La serata condotta da Jon Stewart si è rivelata decisamente migliore di quella dell'anno scorso, presentata da Chris Rock. Il comico televisivo ha condotto con humour e ironia, non lesinando frecciate taglienti all'amministrazione Bush (Stuart ha proposto di abbattere l'imponente striscione con l'Oscar per riportare la democrazia al Kodak Theatre!) e riferimenti alla tematica gay de I segreti di Brokeback Mountain, evidenziata da un rvm rivelatore, che ha svelato allusioni omosessuali nei classici western del passato.
E se l'Italia è rimasta a bocca asciutta - La bestia nel cuore ha dovuto infatti inchinarsi al sudafricano Il suo nome è Tsotsi- Robert Altman ha finalmente ricevuto il suo oscar alla carriera, a coronamento di uno splendido percorso professionale, costellato di capolavori quali Nashville, MASH, America oggi, I protagonisti. Emozionato ed emozionante nel suo discorso di ringraziamento, Altman ha così commentato il suo lavoro di cineasta: "Fare un film è come costruire un castello di sabbia sulla spiaggia, invitare gli amici a costruirlo insieme e vederlo portare via dalle onde dell'oceano. Ho costruito almeno 40 castelli nella mia vita e non mi sono ancora stancato. Sono fortunato", ha aggiunto Altman, "nella mia carriera non ho mai dovuto dirigere un film che non abbia scelto o sviluppato io. Io amo il cinema, mi ha dato accesso al mondo e alla condizione dell'umanità. Per questo gliene sarò sempre grato".
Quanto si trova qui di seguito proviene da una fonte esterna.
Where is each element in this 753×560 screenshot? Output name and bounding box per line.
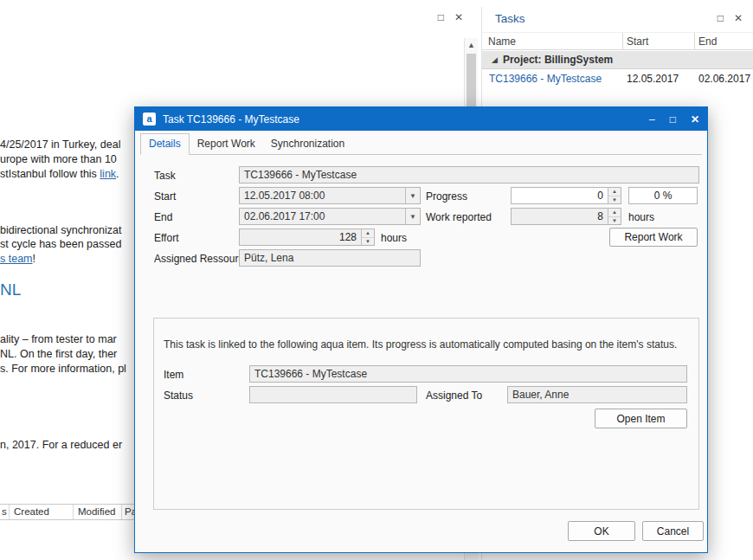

Commovente il momento in cui, ricordando la famiglia e in particolare la moglie, il grande regista americano ha raccontato di aver subito un trapianto di cuore dieci anni fa da una donna che non doveva raggiungere i quarant'anni di età. Forse è questo il segreto della sua passione e tenacia. Ed è per questo che Robert Altman si augura, avendo un cuore ancora così giovane, di avere davanti almeno altri quarant'anni di vita e di attività. Noi siamo i primi ad augurarglielo.